"Too often, the only escape is sleep."
- BUKOWSKI, Charles
"Mmm, it's been a while." I hear the deep voice rumble in the darkness. It's cold as I lie facedown on the rotten floorboards. "I've missed you."
I try and fight to free myself, but his hands tighten around my arms as he plants his knee into my back, rendering my efforts pointless.
My nose begins to fill with the smell of mold and damp wood from the floorboards. The more I move the more pressure he adds, resulting in my face scraping on the wood beneath me.
"I love it when you fight, I've missed your frisky side," he whispers in my ear, his hot breath on my skin making me shudder. "I'm sorry, my love. Are you in pain?" He asks though his voice is void of any genuine concern. "Would you like some of these to make you feel better?"
I hear silence. Then the shaking of a pill bottle.
Lifting my head up from the stench-riddled flooring, I see I'm in an old bedroom. Not just any bedroom, it's their bedroom. The one room on this earth that I hate the most.
Littering the floor are more than a dozen pill bottles.
As I reach for the bottle it glows with a bright white light, as if my saviour. I don't question it until I feel a familiar pain below.
The same pain he always inflicted upon me when my aunt wasn't home.
"Oh, yeah. I've missed you so much, my little slut."
The torture seems to go on forever until he kicks me in the ribs, his usual signal to let me know he's finished...for now.
I hear a door close to my left, and take it as my chance. I use my upper body strength to drag the limp and bloodied lower half of my body along the ground.
"Oh, shit." I bite my lip to swallow the scream as a burning sensation rips through my thigh. I inspect my leg, rolling over carefully to find a large piece of wood that ripped from the rotten flooring, finding a new home in my thigh. My blood wastes no time in pouring out. Simple biology lessons telling me I have an artery in that location.

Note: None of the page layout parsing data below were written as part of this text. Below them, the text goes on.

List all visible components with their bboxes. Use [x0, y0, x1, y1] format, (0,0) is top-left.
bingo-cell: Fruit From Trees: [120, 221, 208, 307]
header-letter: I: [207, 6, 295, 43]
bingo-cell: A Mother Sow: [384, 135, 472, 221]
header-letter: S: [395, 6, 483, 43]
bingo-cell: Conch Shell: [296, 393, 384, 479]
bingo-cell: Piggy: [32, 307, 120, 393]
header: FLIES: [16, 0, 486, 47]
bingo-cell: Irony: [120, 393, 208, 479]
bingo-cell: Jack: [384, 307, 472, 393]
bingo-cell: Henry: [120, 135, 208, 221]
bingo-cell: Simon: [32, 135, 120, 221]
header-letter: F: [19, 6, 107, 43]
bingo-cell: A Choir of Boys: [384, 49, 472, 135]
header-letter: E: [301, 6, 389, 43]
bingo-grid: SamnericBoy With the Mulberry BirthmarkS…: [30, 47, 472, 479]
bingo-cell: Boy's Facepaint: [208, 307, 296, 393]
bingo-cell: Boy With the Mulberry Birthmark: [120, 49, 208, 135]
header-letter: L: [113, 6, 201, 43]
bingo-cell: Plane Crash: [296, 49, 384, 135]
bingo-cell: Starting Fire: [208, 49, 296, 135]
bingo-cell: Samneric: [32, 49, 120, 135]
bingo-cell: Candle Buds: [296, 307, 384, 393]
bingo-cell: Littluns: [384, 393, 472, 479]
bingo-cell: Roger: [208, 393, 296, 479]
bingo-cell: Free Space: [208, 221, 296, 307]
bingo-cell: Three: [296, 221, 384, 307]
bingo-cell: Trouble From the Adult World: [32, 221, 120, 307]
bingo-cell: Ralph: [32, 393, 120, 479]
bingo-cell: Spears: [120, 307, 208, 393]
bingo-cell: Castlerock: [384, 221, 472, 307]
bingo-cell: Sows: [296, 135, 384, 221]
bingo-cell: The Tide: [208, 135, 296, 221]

"You'll never get out." His voice returns, but I can't see him.
I start crawling on my one good leg, my desired destination still the pill bottle. I hear the sudden rattle of a bottle before I feel it hit my arm.
"Go ahead. Get high, you fucking junkie."
The pain begins to tear me to pieces, and despite my mind telling my body not to, I open the bottle and empty the contents into my mouth.
"You're a disgrace. You're nothing without that last name."
"Cody."
"You were better off with me. You weren't a junkie before you met that so-called mother of yours."
"Cody!"
"She doesn't love you, you know that right? You're just the pity child, the child that she never wanted."
"That's not true." I mutter as the pills begin to eat away at my conscience, leaving me with a floating, peaceful feeling. Now I don't care. I know I've missed this.
"It is. You know it is. You've done nothing for her, why would she give a shit about you? You think she even remembers you when she's out in Orlando living her life? Outta sight outta mind. But ya know something else, little Cody?" He asks as he runs a single finger down my arm. "You're always on my mind."
"CODY!"
I jolt awake, drenched in sweat, to find an extremely concerned Tobin standing over me. She doesn't speak as I sit up to rub the sweat off my brow and try to catch my breath.
"Are you okay?" She finally asks, but judging by the look on her face, she knows it's a dumb question.
When I don't answer she seems to hesitate before climbing into my bed beside me, and places her hands on my face, forcing me to look at her.
"You're okay. It was just a nightmare."
"It wasn't."
She throws me a questioning look, a look in itself that holds a thousand queries, and I find myself explaining my nightmare. I don't leave out a single detail, not because I wanted to tell her, but because I just couldn't stop talking.
By the end she pulls me into an embrace I didn't know I craved. Tobin continues to hold me for the next half hour, whispering sweet nothings, and slightly rocking me back and forth like you would to settle a baby.
"Are you ready to go back to sleep? I need to call Alex." She tells me and tries to stand, when I grab her hand.
"No, don't go."
"Cody, I-"
"Please. Don't leave me alone and...please don't tell my mom."
"I can't not tell her, Cody."
"But...can you stay? I don't want to be alone." I admit as I play with my fingers in an attempt to adapt to the new level of vulnerability I'm feeling with my other mother.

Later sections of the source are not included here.